In einer in Translational Psychiatry (2026) veröffentlichten Studie berichten Forscher, dass eine stärkere funktionelle Konnektivität zwischen dem posterioren Hippocampus und dem visuellen Kortex mit vergrößerter visueller Detailtreue und emotionaler Intensität in traumabezogenen Alpträumen zusammenhängt. An der Untersuchung nahmen 66 traumatisierte Erwachsene teil, darunter 54 Frauen, die über zwei Wochen hinweg tägliche Protokolle ihrer Alptraumeigenschaften ausfüllten und sich einer funktionellen Magnetresonanztomographie im Ruhezustand unterzogen.

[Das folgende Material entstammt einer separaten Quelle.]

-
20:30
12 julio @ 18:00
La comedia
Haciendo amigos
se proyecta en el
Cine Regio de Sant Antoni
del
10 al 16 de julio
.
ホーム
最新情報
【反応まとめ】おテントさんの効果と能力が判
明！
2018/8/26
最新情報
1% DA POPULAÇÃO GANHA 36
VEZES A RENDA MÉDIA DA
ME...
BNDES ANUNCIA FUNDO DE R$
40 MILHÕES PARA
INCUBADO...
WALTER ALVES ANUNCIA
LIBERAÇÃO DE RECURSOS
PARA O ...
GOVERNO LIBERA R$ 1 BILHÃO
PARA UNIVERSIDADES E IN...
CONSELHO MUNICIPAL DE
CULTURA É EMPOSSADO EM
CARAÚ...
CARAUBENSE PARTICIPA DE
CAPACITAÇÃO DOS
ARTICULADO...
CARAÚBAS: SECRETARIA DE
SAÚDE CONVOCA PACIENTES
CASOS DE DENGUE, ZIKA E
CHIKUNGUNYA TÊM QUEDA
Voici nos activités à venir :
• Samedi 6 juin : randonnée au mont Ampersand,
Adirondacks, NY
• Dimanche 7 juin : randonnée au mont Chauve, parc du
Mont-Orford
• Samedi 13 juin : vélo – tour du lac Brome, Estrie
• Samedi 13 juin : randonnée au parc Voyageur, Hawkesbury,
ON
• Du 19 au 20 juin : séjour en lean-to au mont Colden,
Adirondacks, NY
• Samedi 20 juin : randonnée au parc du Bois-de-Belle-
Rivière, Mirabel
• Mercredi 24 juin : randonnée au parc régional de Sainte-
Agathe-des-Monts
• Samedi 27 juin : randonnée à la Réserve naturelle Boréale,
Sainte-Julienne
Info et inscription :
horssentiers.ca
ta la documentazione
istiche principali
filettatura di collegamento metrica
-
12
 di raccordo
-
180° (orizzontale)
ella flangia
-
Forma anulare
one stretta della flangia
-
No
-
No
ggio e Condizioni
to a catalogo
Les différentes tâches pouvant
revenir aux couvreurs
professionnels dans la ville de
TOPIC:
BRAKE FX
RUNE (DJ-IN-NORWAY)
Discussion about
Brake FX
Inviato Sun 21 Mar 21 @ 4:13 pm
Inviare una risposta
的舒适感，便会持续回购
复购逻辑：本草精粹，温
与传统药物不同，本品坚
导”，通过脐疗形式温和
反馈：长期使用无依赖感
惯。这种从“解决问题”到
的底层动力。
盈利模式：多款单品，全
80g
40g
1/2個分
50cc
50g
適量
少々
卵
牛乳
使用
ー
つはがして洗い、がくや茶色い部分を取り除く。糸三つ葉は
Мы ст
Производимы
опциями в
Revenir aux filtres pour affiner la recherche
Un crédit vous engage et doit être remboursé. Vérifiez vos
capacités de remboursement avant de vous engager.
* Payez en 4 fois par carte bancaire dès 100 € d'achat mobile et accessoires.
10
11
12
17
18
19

Zwischen den Alptraumeigenschaften und der Konnektivität im affektiven Schaltkreis aus anteriorem Hippocampus und Amygdala fanden die Forscher hingegen keine signifikanten Zusammenhänge.
Für Forschende der Geschichte der Esoterik, der Religionswissenschaft und des Volksglaubens liefert die Studie neurologische Einblicke in jene intensiven nächtlichen Visionen, die historisch oft als prophetische Träume oder Dämonenheimsuchungen gedeutet wurden. Das Verständnis der biologischen Mechanismen visueller Bilder hilft dabei, die materiellen Grundlagen menschlicher Erlebnisse einzuordnen, die traditionell in Mythen und religiösen Narrativen festgehalten wurden.